# Secret "unoptimization" in F.E.A.R. for ATI users?



## Nyte (Nov 10, 2005)

Here's a neat trick that has just sprung up. Users of any R520 based video card can rename their "FEAR.exe" to "anythingelse.exe" will see a marked improvement in the area of 10-15%.

EDIT: I've just confirmed that this will work for R4XX based cards. Tested it on my X700 and X850XT PE and saw improvements in the average of ~10 fps.

*View at TechPowerUp Main Site*


----------



## Thermopylae_480 (Nov 10, 2005)

Why is this occuring?  That sounds extremely fishy to me.  Is it ATI or Monolith that has caused this?


----------



## Tory (Nov 10, 2005)

Great! This is just what I needed. I was seeing as low as 17 fps in some places with my X800XT @ 545/570


----------



## prophylactic (Nov 10, 2005)

I went ahead and did this little trick, not really expecting anything; however, I did honestly get a 10 (or more) FPS boost.  Seems quite unfair to ATI.. looking at all these loaded benchmarks on anandtech and whatnot.


----------



## Thermopylae_480 (Nov 10, 2005)

I too got the additional 10fps with a X800.  What the heck:shadedshu  !  Did they honestly expect to keep this a secret forever?  This makes me rather angry.


----------



## boruvka (Nov 10, 2005)

I don't understand your faked surprise. 

I have a nVidia Gayforce card.

nVidia pays *a lot of money* so the game publishers insert the "runs best on nVidia" logo. Obviously, that money does not go into overall better games. Why should a company pay for overall better games if it is mere chance the game is played on their hardware?
The money is paid -if everyone of us is lucky- solely into that silly logo, advertising. Spam, if you want. The game does not get cheaper if there are ads at its start displayed, right? So they force you to see advertising even if you buy a game. Like pay TV *WITH *ads.

That lot of money wasn't put under nVidia's CEO's pillow by the tooth fairy. No.
Ultimately, those people that buy nVidia products help fund that money that doesn't go into better hardware, but into ad-spam.
So we gamers are twice the fools. First, we pay for games but still get ads, second, we pay for the ads to be inserted into the game.
Some nVidia CEO must be laughing his ass off.

But I have to come back to my mentioning "if everyone of us is lucky".
I think we're not.
Why pay for ads, if you can boost your sales by funding a game company, too?
Let's assume company A pays a game publisher XY to make sure the approximately equal hardware of company B does not perform so well when playing XY's games.
Gamer magazines and websites will shout out "Company A products perform better! Buy A products!". And company A does not even have to put more money into research, but only a small amount of cash into the game industry. Those publishers are almost broke for a big part anyway, they do not have much choice.

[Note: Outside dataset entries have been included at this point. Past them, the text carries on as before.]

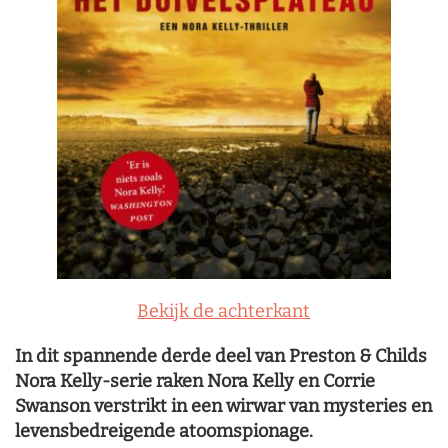
Bekijk de achterkant
In dit spannende derde deel van Preston & Childs
Nora Kelly-serie raken Nora Kelly en Corrie
Swanson verstrikt in een wirwar van mysteries en
levensbedreigende atoomspionage.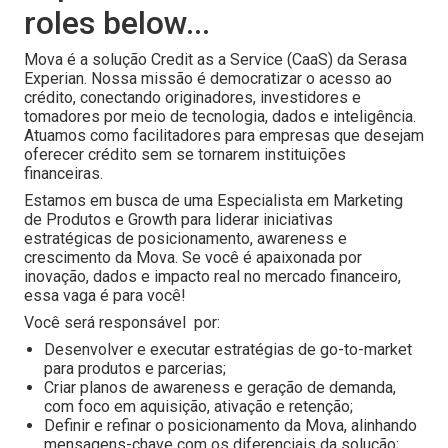
roles below...
Mova é a solução Credit as a Service (CaaS) da Serasa
Experian. Nossa missão é democratizar o acesso ao
crédito, conectando originadores, investidores e
tomadores por meio de tecnologia, dados e inteligência.
Atuamos como facilitadores para empresas que desejam
oferecer crédito sem se tornarem instituições
financeiras.
Estamos em busca de uma Especialista em Marketing
de Produtos e Growth para liderar iniciativas
estratégicas de posicionamento, awareness e
crescimento da Mova. Se você é apaixonada por
inovação, dados e impacto real no mercado financeiro,
essa vaga é para você!
Você será responsável por:
Desenvolver e executar estratégias de go-to-market
para produtos e parcerias;
Criar planos de awareness e geração de demanda,
com foco em aquisição, ativação e retenção;
Definir e refinar o posicionamento da Mova, alinhando
mensagens-chave com os diferenciais da solução;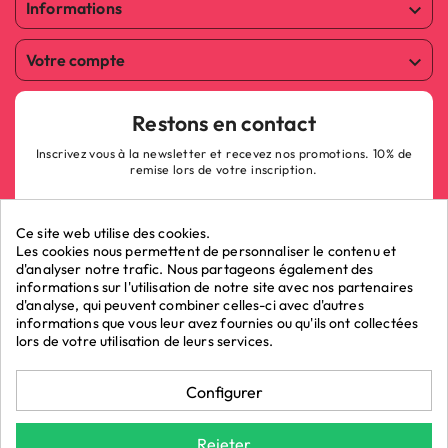
Informations

Votre compte

Restons en contact
Inscrivez vous à la newsletter et recevez nos promotions. 10% de
remise lors de votre inscription.
Ce site web utilise des cookies.
Les cookies nous permettent de personnaliser le contenu et
d'analyser notre trafic. Nous partageons également des
informations sur l'utilisation de notre site avec nos partenaires
ok
d'analyse, qui peuvent combiner celles-ci avec d'autres
informations que vous leur avez fournies ou qu'ils ont collectées
lors de votre utilisation de leurs services.
Marchand approuvé par la Société des Avis Garantis,
cliquez ici pour
Configurer
vérifier
.
La Boutique du Poppers - Vente de poppers © 2026 - LRP
Rejeter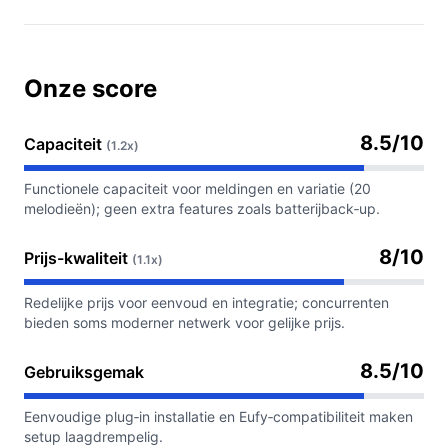
Onze score
8.5/10
Capaciteit
(1.2x)
Functionele capaciteit voor meldingen en variatie (20
melodieën); geen extra features zoals batterijback‑up.
8/10
Prijs-kwaliteit
(1.1x)
Redelijke prijs voor eenvoud en integratie; concurrenten
bieden soms moderner netwerk voor gelijke prijs.
8.5/10
Gebruiksgemak
Eenvoudige plug‑in installatie en Eufy‑compatibiliteit maken
setup laagdrempelig.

Ironically, nVidia at the moment has the better, faster PCIe video cards. OK, not anymore in the AGP sector, but the GF7 series is pretty impressive and Ati is struggling to release contenders.
And returning much less profit. And less successful in the motherboard chipset market.
Still someone at nVidia must have deemed it necessary to play foul.
And deserves a kicking.

So, I bought a nVidia GPU, and a game that displays a big "Runs best on nVidia", _*I sure do expect*_ that all the money my money that nVidia pumped into that game publisher pays off by me getting more frames out of it than my peers. They are even running more expensive Ati cards. They even have nicer looking AntiAliasing, so it's only fair if nVidia lashes back at them! It's in my interest, even!

(in case you do not note the irony, this was irony)

I am not proud to own a nVidia GF6800. 

Here I am, running Microsoft WindowsXP, owning a GF6 video card, and my parents even have an Intel Coppermine in their PC.
Who am I to throw the first stone? I am deep within a glass house...


----------



## zAAm (Nov 10, 2005)

Damn, no difference for my card. It's actually 1fps slower when it's renamed to something else lol! in 3 tests both I've confirmed this. 36fps on FEAR.exe and 35fps on PlayNow.exe.  But that's real low nVidia... You could've just made your cards better instead of trying to make your opponent's cards seem slower you bastards :shadedshu .


----------



## prophylactic (Nov 10, 2005)

New drivers had no effect whatsoever on FEAR's performance (5.11 comes out tomorrow officially, but you can get it from http://www.tweaktown.com/).  The rename trick had quite an  astounding effect for me.. the game is significantly more playable.


----------



## wazzledoozle (Nov 10, 2005)

Yet another drama in the world of video cards.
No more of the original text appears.